0.615 / 0.622 for DeepGat 1 epoch doc2vec 
0.693 / 0.693 : for DeepGat 1 epoch random features 

In [9]:
#torch.save(model.state_dict(), 'model3.pt')

### Loading and getting embeddings

In [7]:
device = torch.device('cpu')

best_model_path = 'last_gnn.pt'
model = GATModel(node_features.shape[1], 64, 4, F.elu).to(device)
#model = SageModel(node_features.shape[1], 128).to(device)
model.load_state_dict(torch.load(best_model_path))
node_embeddings = model.get_hidden(G, node_features)

### Prediction model

In [8]:
from utils import edge_train_val_split
eid_train, eid_val = edge_train_val_split(G)
device = torch.device('cuda')
negative_sampler = dgl.dataloading.negative_sampler.Uniform(1)
sampler = dgl.dataloading.MultiLayerNeighborSampler([0, 0]) # We need no message flows
train_classif_dataloader = dgl.dataloading.EdgeDataLoader(
    # The following arguments are specific to NodeDataLoader.
    G,                                  # The graph
    eid_train,  # The edges to iterate over
    sampler,                                # The neighbor sampler
    negative_sampler=negative_sampler,      
    device=device,                         
    batch_size=1024,    
    shuffle=True,       # Whether to shuffle the nodes for every epoch
    drop_last=False,    # Whether to drop the last incomplete batch
    num_workers=0       # Number of sampler processes
)
val_classif_dataloader = dgl.dataloading.EdgeDataLoader(
    # The following arguments are specific to NodeDataLoader.
    G,                                  # The graph
    eid_val,  # The edges to iterate over
    sampler,                                # The neighbor sampler
    negative_sampler=negative_sampler,      
    device=device,                         
    batch_size=1024,    
    shuffle=True,       # Whether to shuffle the nodes for every epoch
    drop_last=False,    # Whether to drop the last incomplete batch
    num_workers=0       # Number of sampler processes
)

In [9]:
from graph_models import MLP  

device = torch.device('cuda')
epochs = 10
mlp = MLP(n_hidden=128, n_input=2*64).to(device)
optimizer = torch.optim.Adam(mlp.parameters(), lr=0.0005)
criterion = nn.BCEWithLogitsLoss()

In [32]:
#embed = torch.cat([G.ndata['feat'], node_embeddings], dim=1)

In [11]:
from graph_models import train_classif
train_classif(
    mlp, 
    node_embeddings, 
    train_classif_dataloader, 
    val_classif_dataloader, 
    criterion, 
    device,
    optimizer, 
    epochs=10, 
    name_model='c1.pt'
    )

100%|██████████| 1920/1920 [00:49<00:00, 39.14it/s, loss=0.091]
  0%|          | 1/1920 [00:00<04:56,  6.47it/s, loss=0.116]

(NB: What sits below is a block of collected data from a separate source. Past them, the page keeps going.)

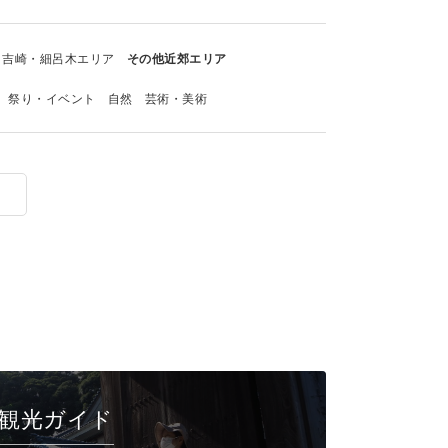
吉崎・細呂木エリア
その他近郊エリア
祭り・イベント
自然
芸術・美術
観光ガイド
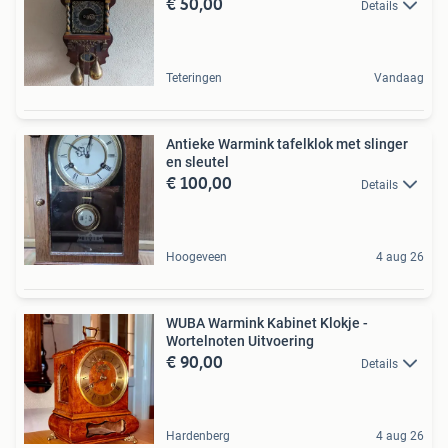
€ 50,00
Details
Teteringen
Vandaag
Antieke Warmink tafelklok met slinger
en sleutel
€ 100,00
Details
Hoogeveen
4 aug 26
WUBA Warmink Kabinet Klokje -
Wortelnoten Uitvoering
€ 90,00
Details
Hardenberg
4 aug 26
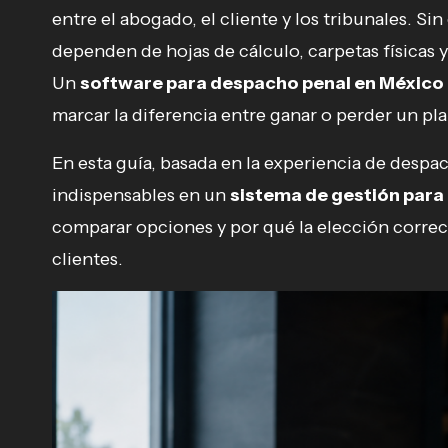
entre el abogado, el cliente y los tribunales. 
dependen de hojas de cálculo, carpetas físicas y
Un
software para despacho penal en México
marcar la diferencia entre ganar o perder un pla
En esta guía, basada en la experiencia de despa
indispensables en un
sistema de gestión para 
comparar opciones y por qué la elección correc
clientes.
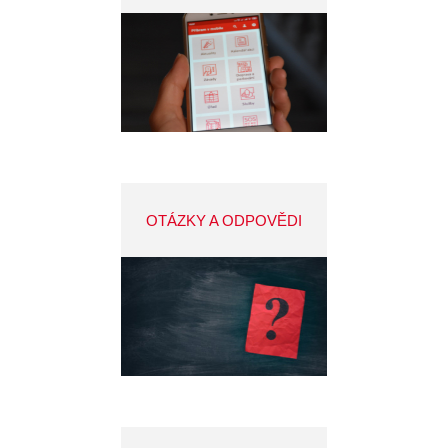
OTÁZKY A ODPOVĚDI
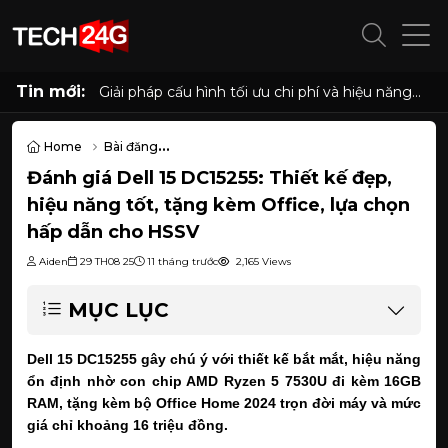
Tin mới:
Cấu hình PC "quốc dân" cho học tập, làm việc
và giải trí với Ryzen 5 5500 và RX 6500 XT
Home
Bài đăng
Đánh giá Dell 15 DC15255: Thiết kế đẹp, hiệu năng tốt, tặng kèm O
Đánh giá Dell 15 DC15255: Thiết kế đẹp,
hiệu năng tốt, tặng kèm Office, lựa chọn
hấp dẫn cho HSSV
Aiden
29 TH08 25
11 tháng trước
2,165 Views
MỤC LỤC
Dell 15 DC15255 gây chú ý với thiết kế bắt mắt, hiệu năng
ổn định nhờ con chip AMD Ryzen 5 7530U đi kèm 16GB
RAM, tặng kèm bộ Office Home 2024 trọn đời máy và mức
giá chỉ khoảng 16 triệu đồng.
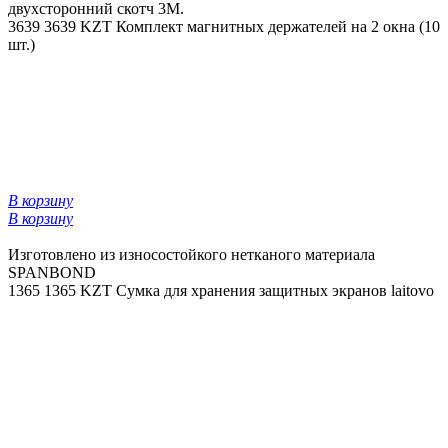
двухсторонний скотч 3М.
3639
3639 KZT
Комплект магнитных держателей на 2 окна (10
шт.)
В корзину
В корзину
Изготовлено из износостойкого нетканого материала
SPANBOND
1365
1365 KZT
Сумка для хранения защитных экранов laitovo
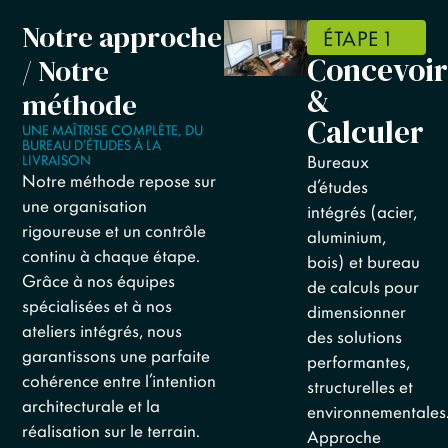
Notre approche
ÉTAPE 1
Concevoir
/ Notre
&
méthode
Calculer
UNE MAÎTRISE COMPLÈTE, DU
BUREAU D’ÉTUDES À LA
Bureaux
LIVRAISON
Notre méthode repose sur
d’études
une organisation
intégrés (acier,
rigoureuse et un contrôle
aluminium,
continu à chaque étape.
bois) et bureau
Grâce à nos équipes
de calculs pour
spécialisées et à nos
dimensionner
ateliers intégrés, nous
des solutions
garantissons une parfaite
performantes,
cohérence entre l’intention
structurelles et
architecturale et la
environnementales
réalisation sur le terrain.
Approche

Epoch 0 : Train mean loss 0.15259063851941998 : Val mean loss 0.11131948131684945


100%|██████████| 1920/1920 [00:42<00:00, 45.48it/s, loss=0.097]
  0%|          | 1/1920 [00:00<04:52,  6.55it/s, loss=0.095]

Epoch 1 : Train mean loss 0.1061549846509782 : Val mean loss 0.10470481227352241


 16%|█▋        | 316/1920 [00:07<00:38, 41.68it/s, loss=0.099]


KeyboardInterrupt: 

## Load test data

In [24]:
def retrieve_embeddings(G, embeddings):
    node_pairs = list()
    with open('test.txt', 'r') as f:
        for line in f:
            t = line.split(',')
            node_pairs.append((int(t[0]), int(t[1])))
    x = torch.zeros((len(node_pairs), 2*embeddings.shape[1]))
    for i, (src, dst) in enumerate(node_pairs):
        src_emb = embeddings[G.nodes[src].data['_ID']]
        dst_emb = embeddings[G.nodes[dst].data['_ID']]
        line = torch.cat([src_emb, dst_emb], dim=1)
        x[i,:] = line
    return x

In [25]:
#from preprocessing import retrieve_embeddings
X_test = retrieve_embeddings(G, node_embeddings)

In [26]:
with torch.no_grad():
    y_tens = torch.sigmoid(mlp(X_test.to(device))).cpu().numpy()
y_pred = y_tens[:,0]


In [30]:
import csv
def retrieve_embeddings(G, embeddings):
    node_pairs = list()
    with open('test.txt', 'r') as f:
        for line in f:
            t = line.split(',')
            node_pairs.append((int(t[0]), int(t[1])))
    x = torch.zeros((len(node_pairs), 2*embeddings.shape[1]))
    for i, (src, dst) in enumerate(node_pairs):
        src_emb = embeddings[G.nodes[src].data['_ID']]
        dst_emb = embeddings[G.nodes[dst].data['_ID']]
        line = torch.cat([src_emb, dst_emb], dim=1)
        x[i,:] = line
    return x


In [32]:
predictions = zip(range(len(y_pred)), y_pred)
with open("submission_gat.csv","w") as pred:
    csv_out = csv.writer(pred)
    csv_out.writerow(['id','predicted'])
    for row in predictions:
        csv_out.writerow(row) 

## Doc2Vec

In [48]:
from gensim.models.doc2vec import Doc2Vec, TaggedDocument
from preprocessing import read_graph
from time import time 
from nltk.tokenize import word_tokenize
_, abstracts, _, _ = read_graph()
# ~4 mins
data = list(abstract.values())
tagged_data = [TaggedDocument(words=word_tokenize(_d.lower()), tags=[str(i)]) for i, _d in enumerate(data)]

In [None]:
max_epochs = 200
vec_size = 50
alpha = 0.025

model = Doc2Vec(vector_size=vec_size,
                alpha=alpha, 
                min_alpha=0.00025,
                min_count=2,
                hs=1,
                dm =1)
  
model.build_vocab(tagged_data)

for epoch in range(max_epochs):
    t_start = time()
    
    model.train(tagged_data,
                total_examples=model.corpus_count,
                epochs=1)
    # decrease the learning rate
    model.alpha -= 0.0002
    # fix the learning rate, no decay
    model.min_alpha = model.alpha
    print('Epoch {0}. Elapsed {1} s'.format(epoch, time() - t_start))

model.save("d2v.model")
print("Model Saved")